What you have to do ▸
Your answer should show every line of the material below that includes "Website".

----

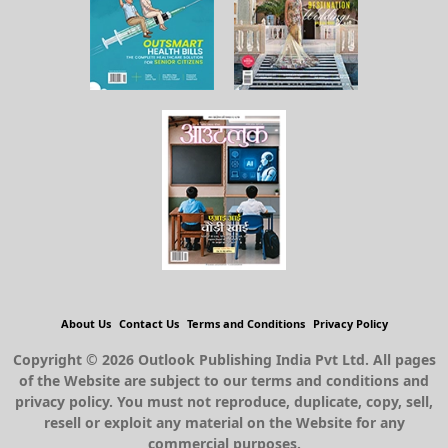
About Us
Contact Us
Terms and Conditions
Privacy Policy
Copyright © 2026 Outlook Publishing India Pvt Ltd. All pages
of the Website are subject to our terms and conditions and
privacy policy. You must not reproduce, duplicate, copy, sell,
resell or exploit any material on the Website for any
commercial purposes.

----

Answer space ▸
of the Website are subject to our terms and conditions and
resell or exploit any material on the Website for any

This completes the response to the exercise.